Joseph Roth y las fresas
La reciente publicación del texto 'Fresas', de Joseph Roth, sirve de excusa para recordar la grandeza de este breve escritor, exiliado y derrotado por el alcohol en París en 1939 a los 46 años
6 agosto, 2017 00:00Acaba de publicarse un nuevo libro de Joseph Roth, en realidad un texto breve e inconcluso, supongo que uno de los manuscritos de la maleta con la que vivía en su cuarto del segundo piso del hotel Tournon, en París, donde residía exiliado en vísperas de la Segunda Guerra Mundial y donde poco antes de morir concluyó La leyenda del santo bebedor, obra maestra de ternura, de dulzura, de poesía.
El libro se llama Fresas y trata, o hubiera tratado, sobre la vida y los personajes de Brody, en Galitzia, Austria-Hungría, donde Roth nació en 1894. Según sabemos, Brody estaba —supongo que sigue estando, ahora aquella zona pertenece a Ucrania— rodeada de campos de lúpulo, que se vendía a las industrias cerveceras, y pantanos y bosques, con muchas matas de fresas, que daban pie a un gran comercio.
Pocos locos en el mundo
Dice Roth en Fresas: “Vivían unas diez mil personas. De ellas, tres mil estaban locas, aunque no suponían ningún peligro público. Una suave demencia las envolvía como una nube dorada. Se dedicaban a sus negocios y ganaban dinero. Se casaban y procreaban. Leían libros y periódicos. Se preocupaban por los asuntos del mundo. Conversaban en todos los idiomas en los que se entendía la población, muy variopinta, de nuestra comarca”.

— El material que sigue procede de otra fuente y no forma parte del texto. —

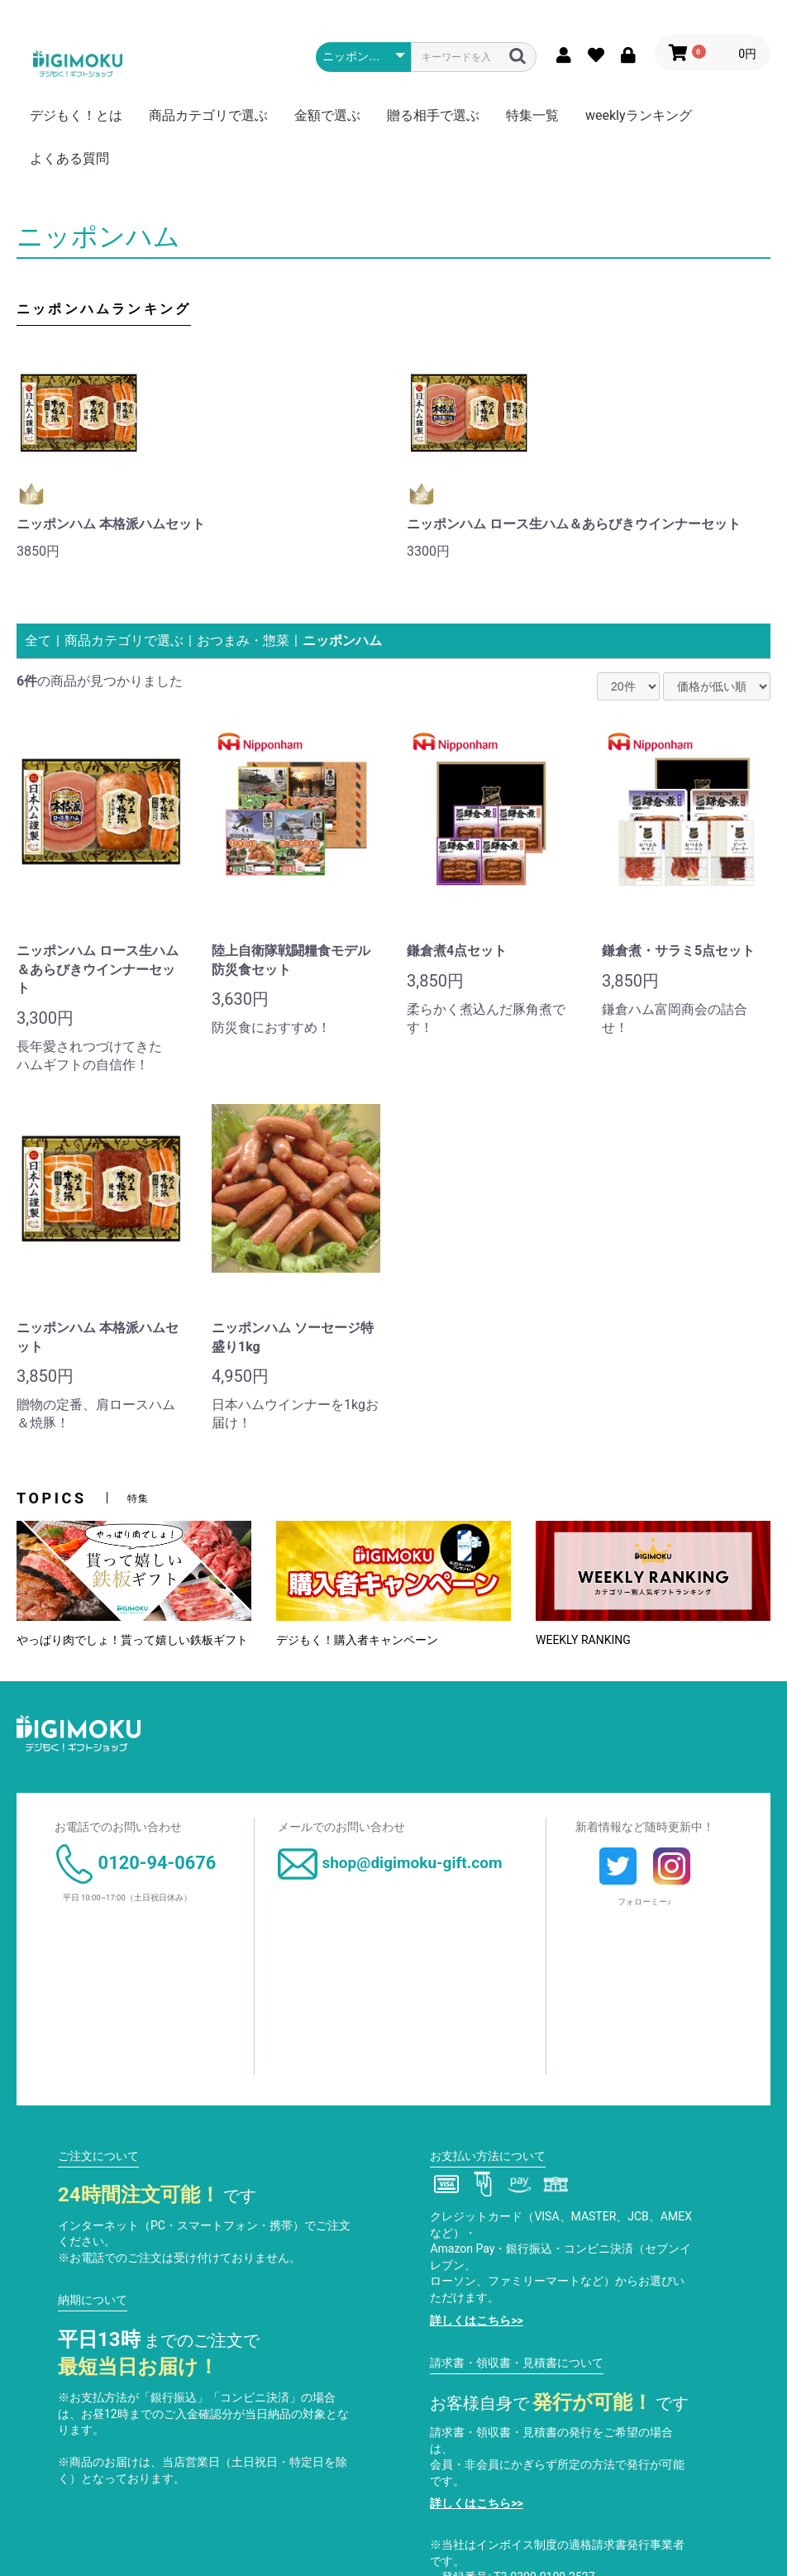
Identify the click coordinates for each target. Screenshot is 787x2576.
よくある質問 (69, 158)
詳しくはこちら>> (476, 2320)
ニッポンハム (342, 640)
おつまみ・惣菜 (243, 640)
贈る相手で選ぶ (433, 115)
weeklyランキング (638, 115)
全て (38, 640)
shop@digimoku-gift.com (390, 1862)
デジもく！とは (76, 115)
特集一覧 (532, 115)
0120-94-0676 (136, 1862)
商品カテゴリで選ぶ (208, 115)
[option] (198, 460)
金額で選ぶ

Bien, pienso que salvo por el detalle de los idiomas gente así la hay por todas partes, también en Barcelona. Si hacemos un paralelismo con Brody, donde tres mil de los diez mil habitantes estaban locos, la deducción lógica es que en Barcelona, donde viven dos millones de personas, seamos cerca de seiscientos mil. Pocos locos son, pocos me parecen —dirá un observador escrupuloso—, yo conozco muchos más.
La verdad es que las obras maestras de Roth son, en primer lugar, las dos únicas que pudo concebir y escribir con calma, liberado de las presiones de la precariedad económica: La marcha Radetzky y Job. Además, la citada leyenda del santo bebedor y Hotel Savoy, y esta breve lista ya justifica sobradamente la vida de cualquier escritor, cómo no la suya, tan breve (murió a las 46). Luego, cada uno puede prolongarla de acuerdo a su propio y subjetivo gusto personal. Y luego, por fin, se dan a las imprentas estas Fresas, que no son para los más sino para una minoría tan devota de Joseph Roth que leería cualquier cosa que lleve su firma. Minoría en la que figura quien esto firma.
La muerte de un amigo
Al principio fue Brody, pueblo en el Este, en la llanura infinita, lleno de judíos, entre estanques y fresas. Al final, los numerosos achaques físicos —pies hinchados, vista dolorida y muy disminuida, dolores estomacales, etcétera—, las innumerables copas, la tristeza insoportable en un hotelito de París. Las memorias de su amigo Soma Morgenstern, que han sido traducidas al español, Fuga y fin de Joseph Roth, cuentan de manera recatada aquel final trágico. David Bronsen en su canónica biografía da más detalles. Mayo de 1939. Estando sentado a su mesa del bar del hotel donde se pasaba, casi sin moverse, todo el día, escribiendo, recibiendo la visita de amigos y admiradores, que no eran pocos, y bebiendo copa tras copa de Pernod, le muestran a Roth el diario donde viene la noticia de que acaba de ahorcarse en su cuarto de hotel de Nueva York su amigo de juventud Ernst Toller. Roth gritó, tartamudeando por la emoción: “¡Qué tonto por parte de Toller! ¡Colgarse ahora, cuando nuestros enemigos corren a su perdición!”. Acto seguido se desplomó.
Efectivamente, muchas víctimas del Tercer Reich, muchos exiliados como él, creían que la dinámica agresiva de Hitler hacia los países vecinos conducía inevitablemente a la guerra mundial, y que la guerra sería el final del nazismo. El caso es que la emoción por Toller fue la gota que desbordó el vaso de la calamitosa salud de Roth. Hubo que ingresarlo con delirium tremens en un hospital, donde sin tener en cuenta su condición de alcohólico se negaron a administrarle ni una gota de alcohol, lo que fue su condena. Murió entre visiones pavorosas. Procedía del Este, de los pantanos, de las fresas, y escribía como los ángeles.